Par Dieu lui-même ; et vous aurez à répondre à Dieu quand vous vous tiendrez nu devant lui au jour suprême, vous ne révélerez aucune partie de ce que vous allez entendre ou voir à présent, ni oralement, ni par écrit ; vous ne le mettrez jamais par écrit, ni ne le tracerez avec la pointe d’une épée, ni avec aucun autre instrument, sur la neige ou le sable, et vous n’en parlerez pas, si ce n’est avec un maçon entré ; ainsi que Dieu vous soit en aide.
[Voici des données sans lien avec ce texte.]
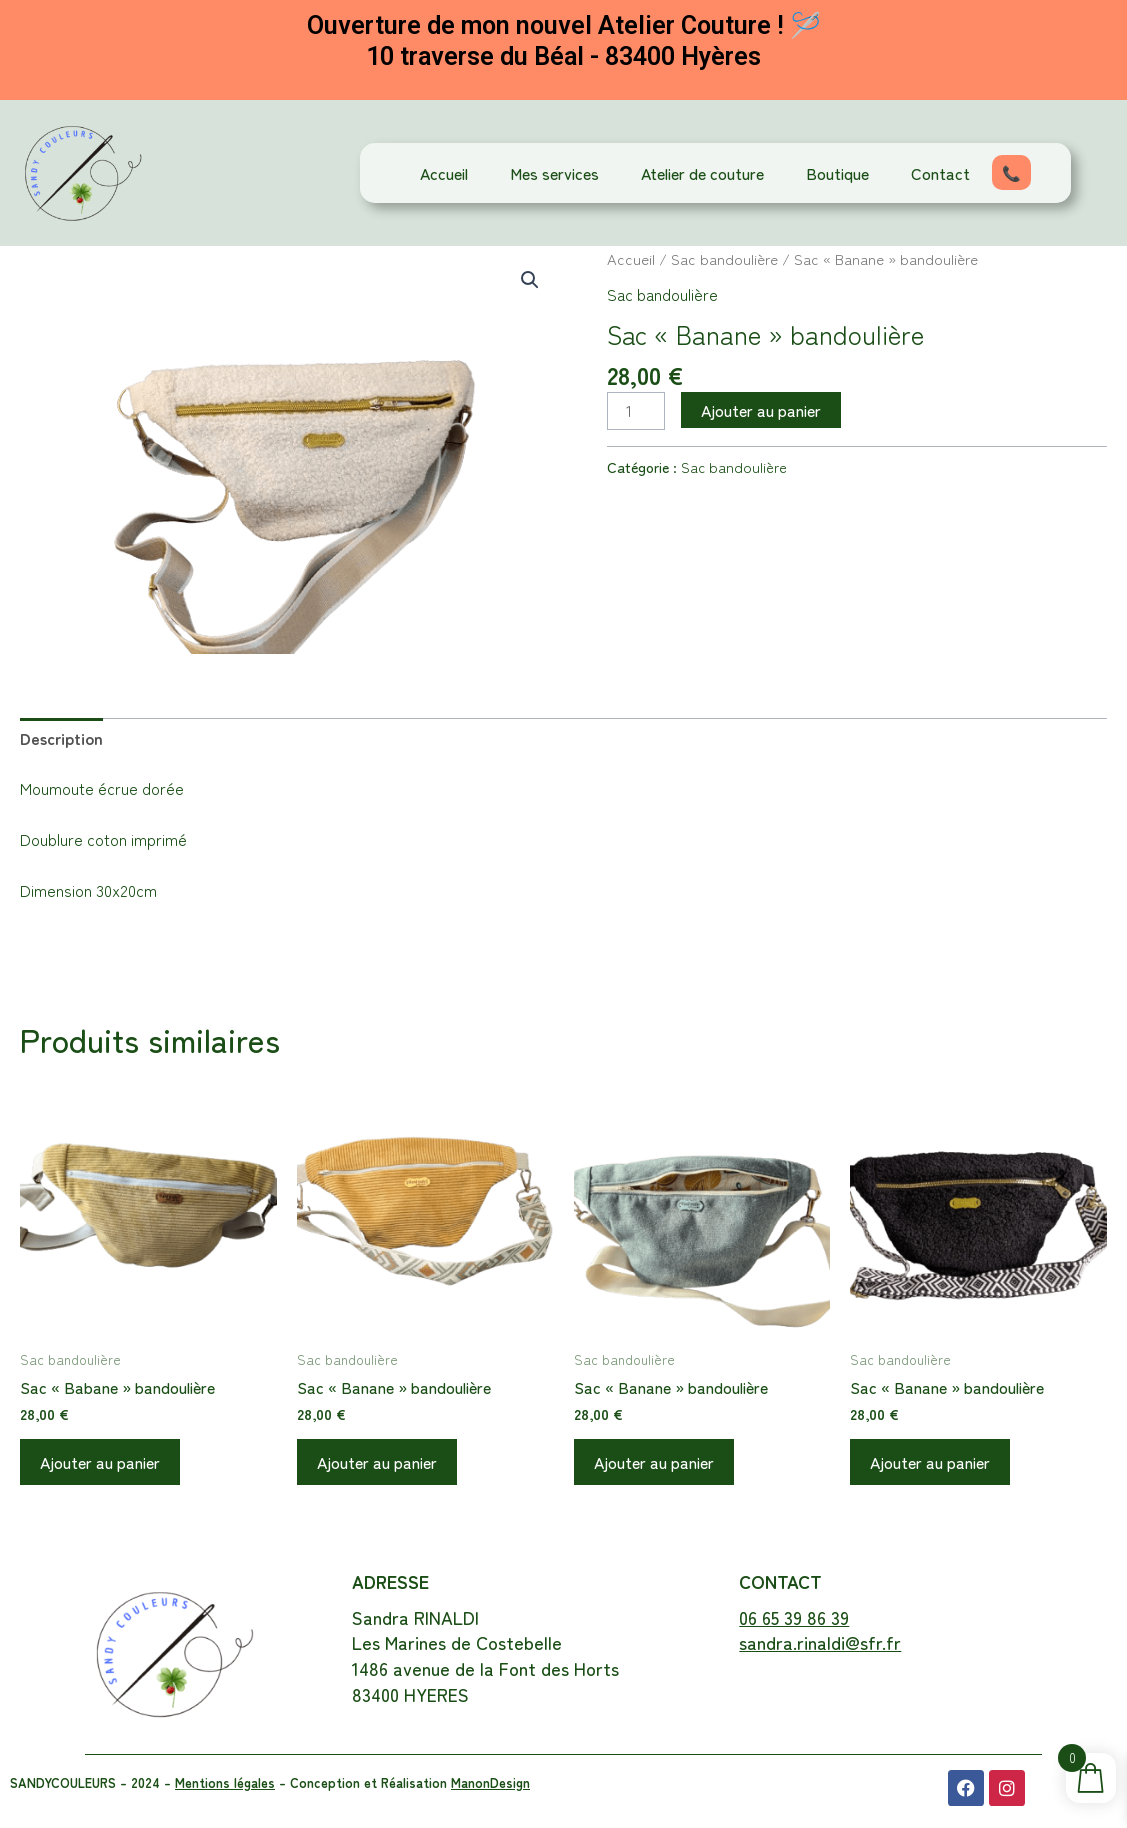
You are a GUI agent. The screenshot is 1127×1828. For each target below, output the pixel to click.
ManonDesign (490, 1782)
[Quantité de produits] (636, 410)
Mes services (554, 173)
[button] (530, 280)
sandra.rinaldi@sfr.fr (820, 1642)
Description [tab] (61, 738)
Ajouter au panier (761, 410)
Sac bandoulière (724, 258)
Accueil (444, 173)
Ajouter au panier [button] (100, 1462)
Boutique (837, 173)
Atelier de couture (702, 173)
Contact (940, 173)
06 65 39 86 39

Après qu’il a prêté le serment, on l’emmène hors de la compagnie, avec le plus jeune maçon, et quand il est suffisamment effrayé par mille postures et grimaces ridicules. il doit apprendre dudit maçon la manière de se tenir à l’ordre, ce qui est le signe, et les postures et paroles de .son entrée, qui sont comme suit :

Quand il rentre dans la compagnie, il doit d’abord faire un salut ridicule, puis le signe, et dire : Dieu bénisse l’honorable compagnie. Puis, retirant son chapeau d’une manière très extravagante qui ne doit être exécutée que dans ces circonstances (comme le reste des signes), il dit les paroles de son entrée, qui sont comme suit :

Me voici, moi le plus jeune et le dernier apprenti entré, qui viens de jurer par Dieu et saint Jean, par l’équerre, le compas et la jauge commune, d’être au service de mon maître à l’honorable loge, du lundi matin au samedi soir, et d’en garder les clés, sous une peine qui ne saurait être moindre que d’avoir la langue coupée sous le menton, et d’être enterré sous la limite des hautes marées, où nul ne saura [qu’est ma tombe].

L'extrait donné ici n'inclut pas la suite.